I segreti di Zanda


Con qualche decennio di ritardo, o in concomitanza con qualcosa che ancora non sappiamo, Luigi Zanda, senatore del Pd, molto vicino a Cossiga nel corso del sequestro Moro e negli anni successivi, ha dichiarato, nei giorni scorsi, che il disegno di morte sarebbe da imputare al Kgb dell’epoca. A scopo di destabilizzazione dell’occidente.

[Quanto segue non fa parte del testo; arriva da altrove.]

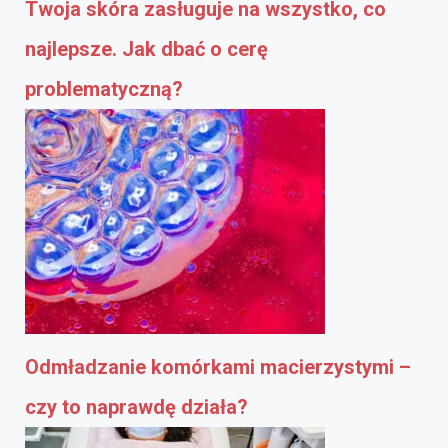
Twoja skóra zasługuje na wszystko, co
najlepsze. Jak dbać o cerę
problematyczną?
Odmładzanie komórkami macierzystymi –
czy to naprawdę działa?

La dichiarazione non sarebbe significativa, se non avesse seguito la riflessione di Mattarella sulle “ombre, gli spazi oscuri, le complicità mai chiarite” del terrorismo italiano, che non si è esaurito nelle Brigate Rosse. E se non si fosse risvegliato, nello stesso tempo, anche l’interesse per il dossier Mitrokhin, da ascrivere a sicuro insuccesso dell’inchiesta parlamentare dei primi anni 2000.

Questo periodico risveglio di interesse per la paziente attività di raccolta dati dell’archivista sovietico, noto dalle parti del Tamigi e meno al Pentagono, è quanto meno curioso. Dopo anni di sbeffeggiamento e di disinformazione. A favore di quale segreto? Perché la disinformazione serve a distrarre e quindi a nascondere fatti che, altrimenti, si imporrebbero per lo loro evidenza.

Del dossier Mitrokhin ricordiamo che si disse, tra le altre cose, che sia stato un sgarbo dei servizi inglesi alla Cia, che non aveva nel dopoguerra, in Europa e paesi limitrofi, una rete organizzata come quella inglese, della quale, però, malgrado l’offerta a condizioni di mercato, non si è voluta avvalere. Con ciò, pregiudicandone, nel tempo, l’efficienza e la qualità.

Per tornare alla morte di Moro, siamo convinti, e lo abbiamo scritto varie volte, che la vicenda debba essere inquadrata e che la verità storica e politica ancora non sia emersa. Qualche ulteriore tassello potrebbe venire fuori da un altro fortunoso ritrovamento delle lettere dal carcere non consegnate e custodite, da allora, in chissà quale cassaforte, in chissà quale paese. O da qualche altro intempestivo ricordo.

Di certo, Cossiga sapeva o aveva intuito molto di più della verità giudiziaria, e, quindi, Zanda potrebbe essere depositario di segreti o almeno di rumors meritevoli di approfondimento. A condizione, naturalmente, che si decida a svelarli.